What's this? IT executives who are satisfied with their outsourcing arrangements - even praising their vendors? This might seem strange, as mass indictments of outsourcing have led to misperceptions. In fact, some slices of outsourcing are almost always successful.

Cinergy, Summit and JM Family achieved success by outsourcing well-defined processes that had clear business rules. Jeanne Ross, principal research scientist at MIT's Centre for Information Systems Research (CISR), calls such outsourcing arrangements "transaction relationship". These are the most straightforward of outsourcing deals. The work is relatively easily defined, and the CIO wants to farm it out for clear reasons: to gain access to specific technology expertise, to deal with variable demand for certain IT services, or to free up internal staff for higher-value work. And in these relationships, vendor and customer needs are usually aligned; what the two parties want coincides more often than not.

In a recent study by CISR and CIO (US) magazine of 90 outsourcing deals at 84 companies, CIOs showed much greater satisfaction with transaction relationships than with any other type of outsourcing. (See "Sustainable Value from Outsourcing", page 49, for a summary of the research findings and the three types of outsourcing arrangements identified.) Nine out of 10 IT executives in the study reported success with their transaction outsourcing. And CIOs who develop satisfactory transaction relationships can reap more rewards than simply saving money or freeing up staff. "Companies excelling at transaction relationships achieve agility because managers focus on processes that distinguish the company, rather than the silly things they must get right but don't want to bother with," Ross says.
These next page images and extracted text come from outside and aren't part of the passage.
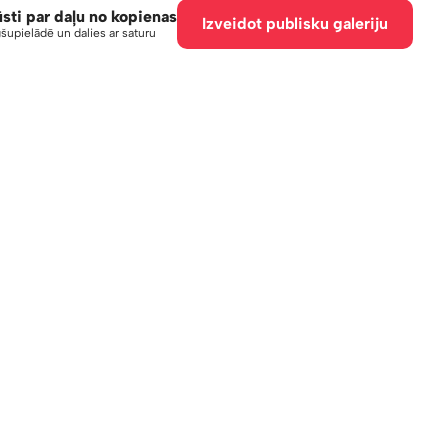
ūsti par daļu no kopienas
Izveidot publisku galeriju
šupielādē un dalies ar saturu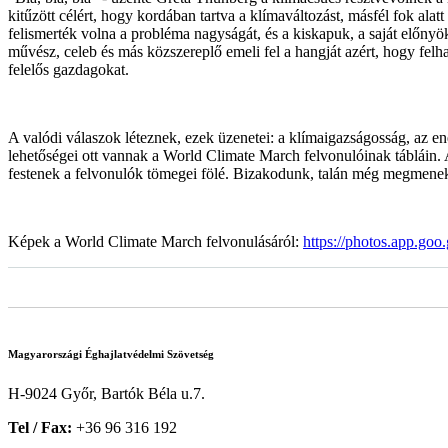
kitűzött célért, hogy kordában tartva a klímaváltozást, másfél fok alat
felismerték volna a probléma nagyságát, és a kiskapuk, a saját előny
művész, celeb és más közszereplő emeli fel a hangját azért, hogy felhan
felelős gazdagokat.
A valódi válaszok léteznek, ezek üzenetei: a klímaigazságosság, az en
lehetőségei ott vannak a World Climate March felvonulóinak tábláin. A
festenek a felvonulók tömegei fölé. Bizakodunk, talán még megmenek
Képek a World Climate March felvonulásáról:
https://photos.app.
Magyarországi Éghajlatvédelmi Szövetség
H-9024 Győr, Bartók Béla u.7.
Tel / Fax:
+36 96 316 192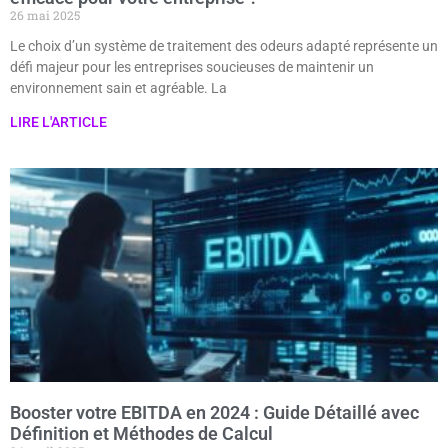
26 mai 2025
Le choix d’un système de traitement des odeurs adapté représente un
défi majeur pour les entreprises soucieuses de maintenir un
environnement sain et agréable. La
LIRE L'ARTICLE
Booster votre EBITDA en 2024 : Guide Détaillé avec
Définition et Méthodes de Calcul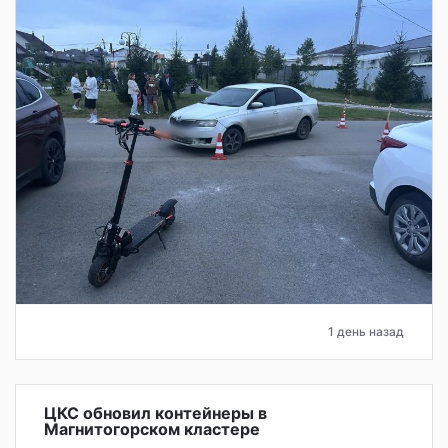
1 день назад
ЦКС обновил контейнеры в
Магнитогорском кластере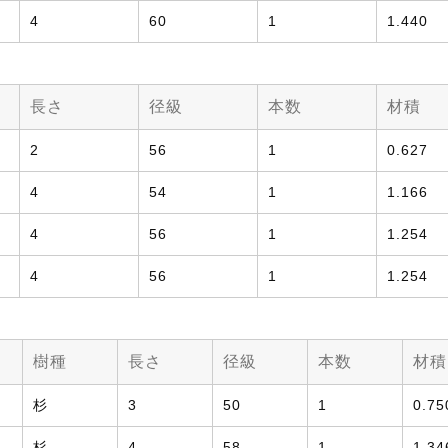
4
60
1
1.440
長さ
径級
本数
材積
2
56
1
0.627
4
54
1
1.166
4
56
1
1.254
4
56
1
1.254
樹種
長さ
径級
本数
材積
杉
3
50
1
0.75
杉
4
58
1
1.34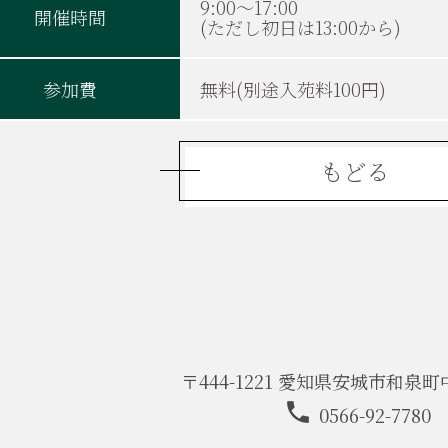
9:00～17:00
開催時間
(ただし初日は13:00から)
参加費
無料(別途入苑料100円)
もどる
〒444-1221
愛知県安城市和泉町中本
0566-92-7780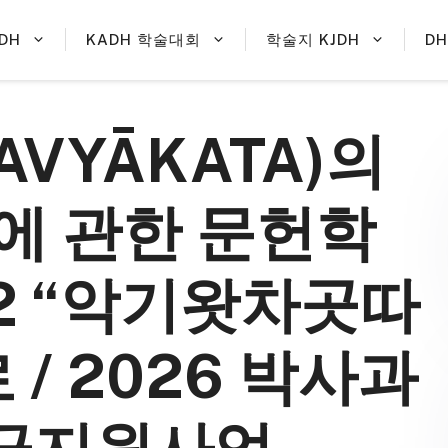
DH
KADH 학술대회
학술지 KJDH
D
AVYĀKATA)의
에 관한 문헌학
72 “악기왓차곳따
/ 2026 박사과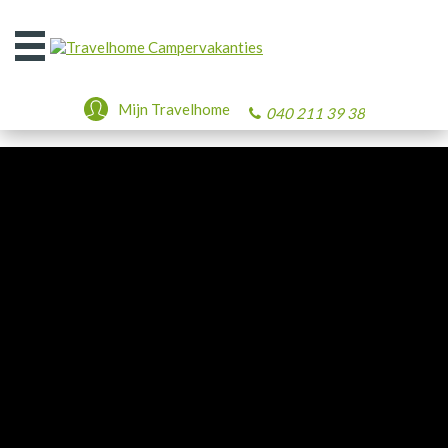
Open
het
menu
Mijn Travelhome
040 211 39 38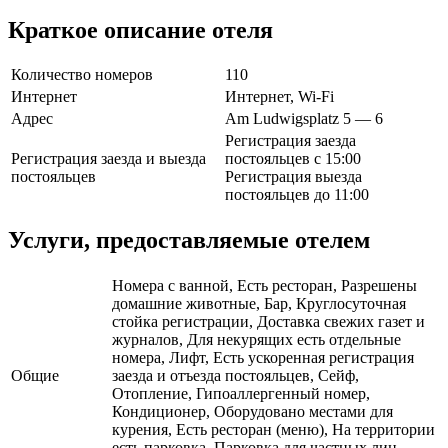
Краткое описание отеля
Количество номеров
110
Интернет
Интернет, Wi-Fi
Адрес
Am Ludwigsplatz 5 — 6
Регистрация заезда
Регистрация заезда и выезда
постояльцев с 15:00
постояльцев
Регистрация выезда
постояльцев до 11:00
Услуги, предоставляемые отелем
Номера с ванной, Есть ресторан, Разрешены
домашние животные, Бар, Круглосуточная
стойка регистрации, Доставка свежих газет и
журналов, Для некурящих есть отдельные
номера, Лифт, Есть ускоренная регистрация
Общие
заезда и отъезда постояльцев, Сейф,
Отопление, Гипоаллергенный номер,
Кондиционер, Оборудовано местами для
курения, Есть ресторан (меню), На территории
есть парковка, Парковка для частных лиц,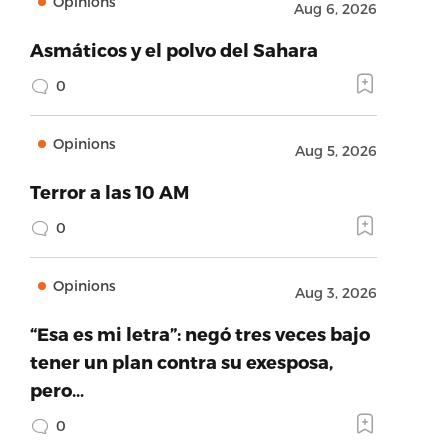
Opinions
Aug 6, 2026
Asmáticos y el polvo del Sahara
0
Opinions
Aug 5, 2026
Terror a las 10 AM
0
Opinions
Aug 3, 2026
“Esa es mi letra”: negó tres veces bajo
tener un plan contra su exesposa,
pero…
0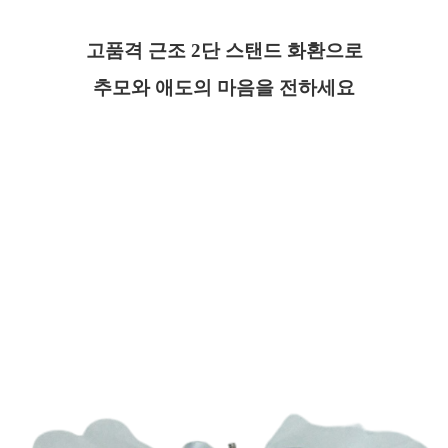
고품격 근조 2단 스탠드 화환으로
추모와 애도의 마음을 전하세요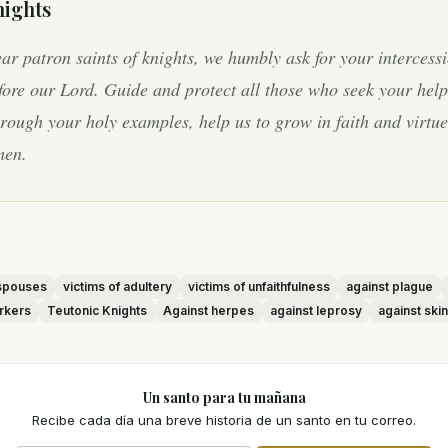
nights
ar patron saints of knights, we humbly ask for your intercess
fore our Lord. Guide and protect all those who seek your help
rough your holy examples, help us to grow in faith and virtue
en.
spouses
victims of adultery
victims of unfaithfulness
against plague
orkers
Teutonic Knights
Against herpes
against leprosy
against ski
Un santo para tu mañana
Recibe cada día una breve historia de un santo en tu correo.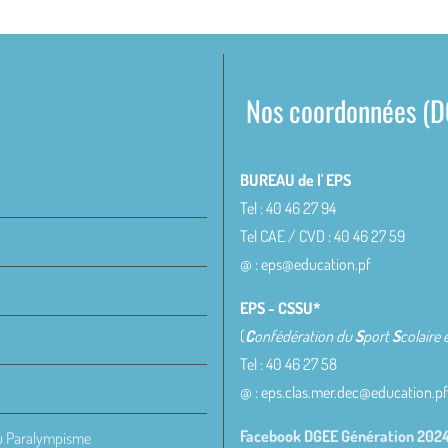
Nos coordonnées (
BUREAU de l' EPS
Tel : 40 46 27 94
Tel CAE / CVD : 40 46 27 59
@ : eps@education.pf
EPS - CSSU*
(
C
onfédération du
S
port
S
colaire 
Tel : 40 46 27 58
@ : eps.clas.mer.dec@education.pf
Facebook DGEE Génération 202
au Paralympisme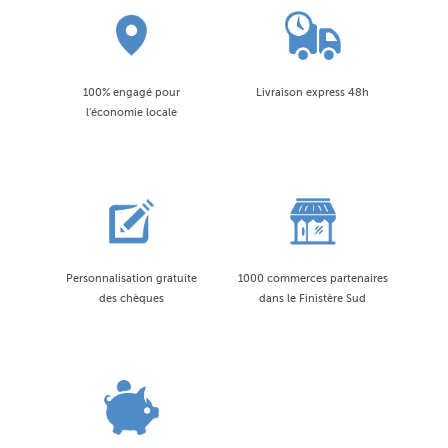
100% engagé pour
Livraison express 48h
l'économie locale
Personnalisation gratuite
1000 commerces partenaires
des chèques
dans le Finistère Sud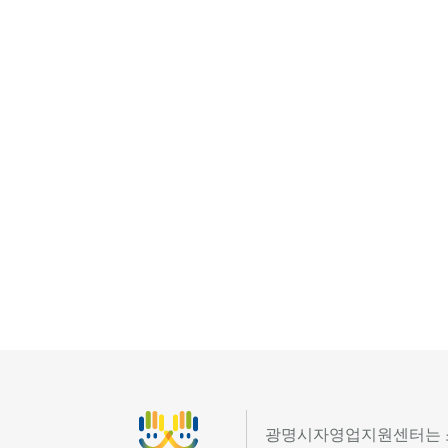
광명시자영업지원센터는 소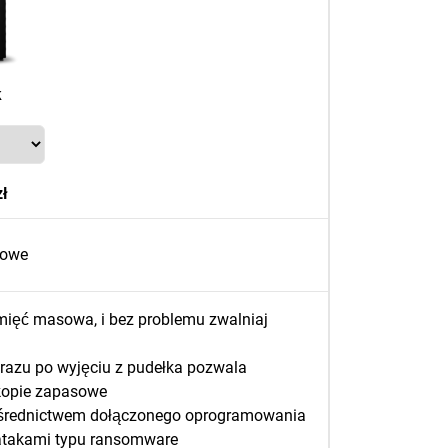
k
ł
sowe
mięć masowa, i bez problemu zwalniaj
azu po wyjęciu z pudełka pozwala
 kopie zapasowe
pośrednictwem dołączonego oprogramowania
 atakami typu ransomware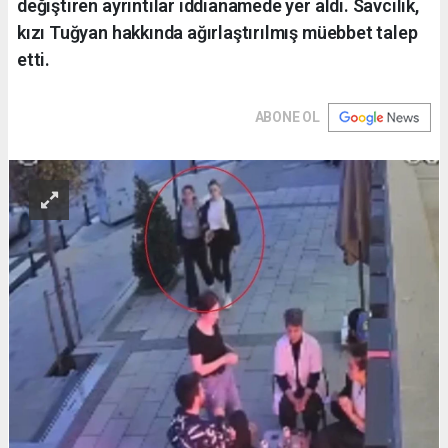
değiştiren ayrıntılar iddianamede yer aldı. Savcılık,
kızı Tuğyan hakkında ağırlaştırılmış müebbet talep
etti.
ABONE OL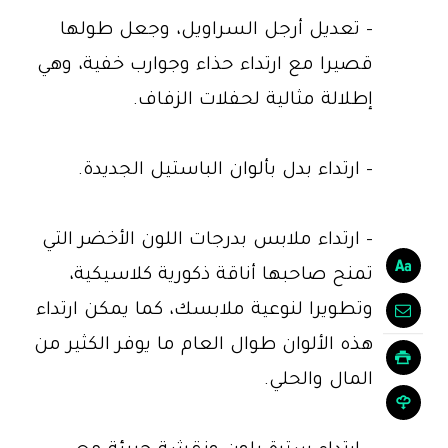
- تعديل أرجل السراويل، وجعل طولها
قصيرا مع ارتداء حذاء وجوارب خفية، وهي
إطلالة مثالية لحفلات الزفاف.
- ارتداء بدل بألوان الباستيل الجديدة.
- ارتداء ملابس بدرجات اللون الأخضر التي
تمنح صاحبها أناقة ذكورية كلاسيكية،
وتطويرا لنوعية ملابسك، كما يمكن ارتداء
هذه الألوان طوال العام ما يوفر الكثير من
المال والحلي.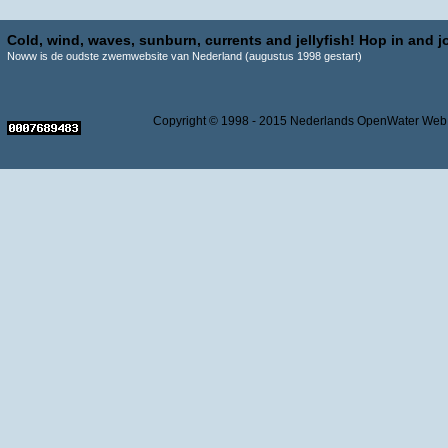
Cold, wind, waves, sunburn, currents and jellyfish! Hop in and jo
Noww is de oudste zwemwebsite van Nederland (augustus 1998 gestart)
Copyright © 1998 - 2015 Nederlands OpenWater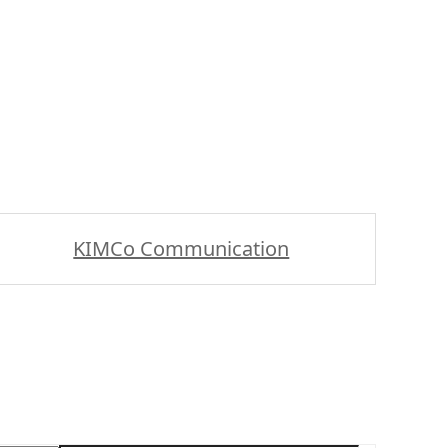
KIMCo Communication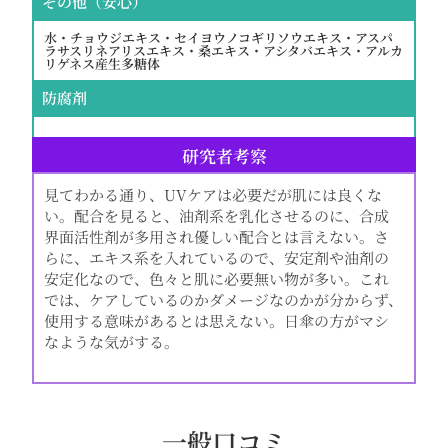
その他（安心）
水・チョウジエキス・セイヨウノコギリソウエキス・アスパ
ラサスリネアリスエキス・桑エキス・アシタバエキス・アルカ
リゲネス産生多糖体
防腐剤
研究者考察
見てわかる通り、UVケアは必要だが肌には良くな
い。配合を見ると、油剤系を乳化させるのに、合成
界面活性剤が多用され優しい配合とは言えない。さ
らに、エキス系を入れているので、安定剤や油剤の
安定化なので、色々と肌に必要無い物が多い。これ
では、ケアしているのかダメージなのかが分からず、
使用する意味があるとは思えない。日傘の方がマシ
なような気がする。
一般口コミ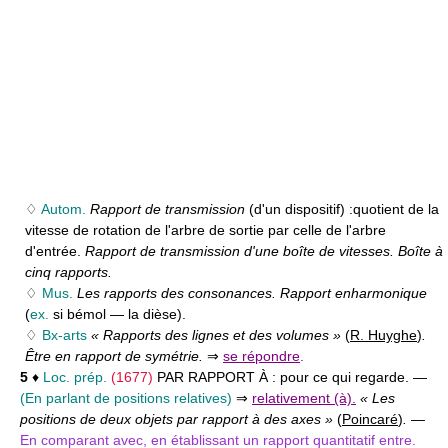
♢
Autom.
Rapport de transmission
(d'un dispositif) :
quotient de la
vitesse de rotation de l'arbre de sortie par celle de l'arbre
d'entrée.
Rapport de transmission d'une boîte de vitesses. Boîte à
cinq rapports.
♢
Mus.
Les rapports des consonances. Rapport enharmonique
(
ex.
si bémol — la dièse).
♢
Bx-arts
« Rapports des lignes et des volumes »
(
R. Huyghe
)
.
Être en rapport de symétrie.
⇒
se répondre
.
5
♦
Loc. prép.
(1677)
PAR RAPPORT À :
pour ce qui regarde. —
(En parlant de positions relatives)
⇒
relativement (à).
« Les
positions de deux objets par rapport à des axes »
(
Poincaré
)
.
—
En comparant avec, en établissant un rapport quantitatif entre.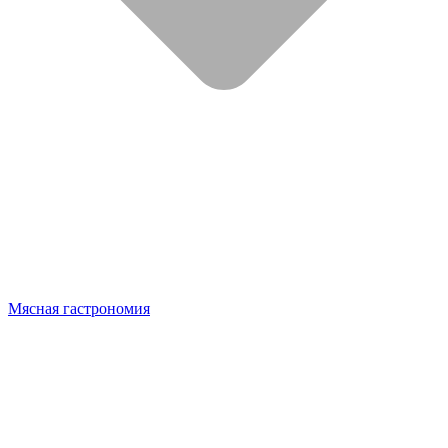
Мясная гастрономия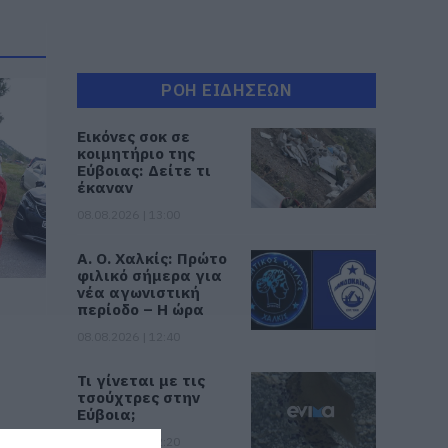
ΡΟΗ ΕΙΔΗΣΕΩΝ
Εικόνες σοκ σε
κοιμητήριο της
Εύβοιας: Δείτε τι
έκαναν
08.08.2026 | 13:00
Α. Ο. Χαλκίς: Πρώτο
φιλικό σήμερα για
νέα αγωνιστική
περίοδο – Η ώρα
08.08.2026 | 12:40
Τι γίνεται με τις
τσούχτρες στην
Εύβοια;
08.08.2026 | 12:20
That's not to say all these stories have happy endings. After all, there is the 10 percent that doesn't work out. And even successful transaction relationships can create significant problems if you're not careful, such as application silos and poorly structured enterprise architectures. But CIOs who engage in well-defined and well-managed transaction relationships with outsourcers will, in all probability, gain the sustainable value they're seeking.